§ INSTRUCTIONS FOR THE TASK
Output range, inclusive: from the line containing "Om du redan" to the line containing "Skapa konto". Restate those lines from the data below word for word and only those.

AVAILABLE DATA Start Marker

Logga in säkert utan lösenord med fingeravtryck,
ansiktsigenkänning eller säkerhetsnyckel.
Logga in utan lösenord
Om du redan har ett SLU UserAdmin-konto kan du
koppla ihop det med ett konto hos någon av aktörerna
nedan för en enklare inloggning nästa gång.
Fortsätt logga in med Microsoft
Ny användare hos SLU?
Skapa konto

AVAILABLE DATA End Marker
AVAILABLE DATA Start Marker

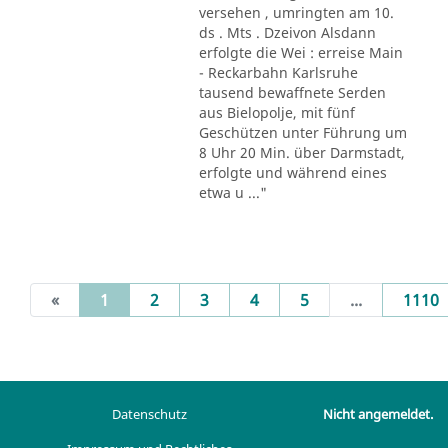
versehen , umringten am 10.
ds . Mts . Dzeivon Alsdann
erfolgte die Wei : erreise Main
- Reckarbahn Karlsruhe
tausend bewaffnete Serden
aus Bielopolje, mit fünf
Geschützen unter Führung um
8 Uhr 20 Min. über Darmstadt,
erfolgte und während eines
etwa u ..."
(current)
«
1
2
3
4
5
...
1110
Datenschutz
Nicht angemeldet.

AVAILABLE DATA End Marker

§ SOLVED PROBLEM
Om du redan har ett SLU UserAdmin-konto kan du
koppla ihop det med ett konto hos någon av aktörerna
nedan för en enklare inloggning nästa gång.
Fortsätt logga in med Microsoft
Ny användare hos SLU?
Skapa konto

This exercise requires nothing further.